## Problem details
Nothing but the lines from the one with "Describe the element at coordinates (646, 1743)" through the final line of the entries below should be written out, each exactly as given.

## Exercise materials
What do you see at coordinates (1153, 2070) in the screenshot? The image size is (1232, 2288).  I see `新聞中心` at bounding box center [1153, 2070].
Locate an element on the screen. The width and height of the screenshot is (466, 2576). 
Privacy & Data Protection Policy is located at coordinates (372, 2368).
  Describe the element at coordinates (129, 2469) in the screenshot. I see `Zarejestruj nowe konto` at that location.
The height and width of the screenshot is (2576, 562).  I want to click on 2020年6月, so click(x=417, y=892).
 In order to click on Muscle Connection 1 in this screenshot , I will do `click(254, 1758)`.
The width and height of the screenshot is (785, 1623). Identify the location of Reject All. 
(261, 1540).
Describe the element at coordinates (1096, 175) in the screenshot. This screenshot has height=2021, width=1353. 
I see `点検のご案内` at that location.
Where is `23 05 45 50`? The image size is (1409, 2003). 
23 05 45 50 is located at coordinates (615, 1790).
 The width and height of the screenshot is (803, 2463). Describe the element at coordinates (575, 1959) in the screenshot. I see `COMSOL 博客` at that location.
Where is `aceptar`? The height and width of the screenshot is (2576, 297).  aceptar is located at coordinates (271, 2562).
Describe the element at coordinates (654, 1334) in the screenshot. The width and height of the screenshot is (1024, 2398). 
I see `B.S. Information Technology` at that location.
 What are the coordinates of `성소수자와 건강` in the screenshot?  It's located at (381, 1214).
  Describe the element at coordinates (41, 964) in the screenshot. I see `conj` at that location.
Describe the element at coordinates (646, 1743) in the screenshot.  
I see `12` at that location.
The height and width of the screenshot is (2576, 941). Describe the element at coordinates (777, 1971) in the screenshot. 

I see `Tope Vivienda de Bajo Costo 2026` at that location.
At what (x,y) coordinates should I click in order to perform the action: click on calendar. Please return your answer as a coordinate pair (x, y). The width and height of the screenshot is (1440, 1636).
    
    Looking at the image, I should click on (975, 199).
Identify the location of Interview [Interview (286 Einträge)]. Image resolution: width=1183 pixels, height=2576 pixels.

## Response
Describe the element at coordinates (646, 1743) in the screenshot.  
I see `12` at that location.
The height and width of the screenshot is (2576, 941). Describe the element at coordinates (777, 1971) in the screenshot. 

I see `Tope Vivienda de Bajo Costo 2026` at that location.
At what (x,y) coordinates should I click in order to perform the action: click on calendar. Please return your answer as a coordinate pair (x, y). The width and height of the screenshot is (1440, 1636).
    
    Looking at the image, I should click on (975, 199).
Identify the location of Interview [Interview (286 Einträge)]. Image resolution: width=1183 pixels, height=2576 pixels.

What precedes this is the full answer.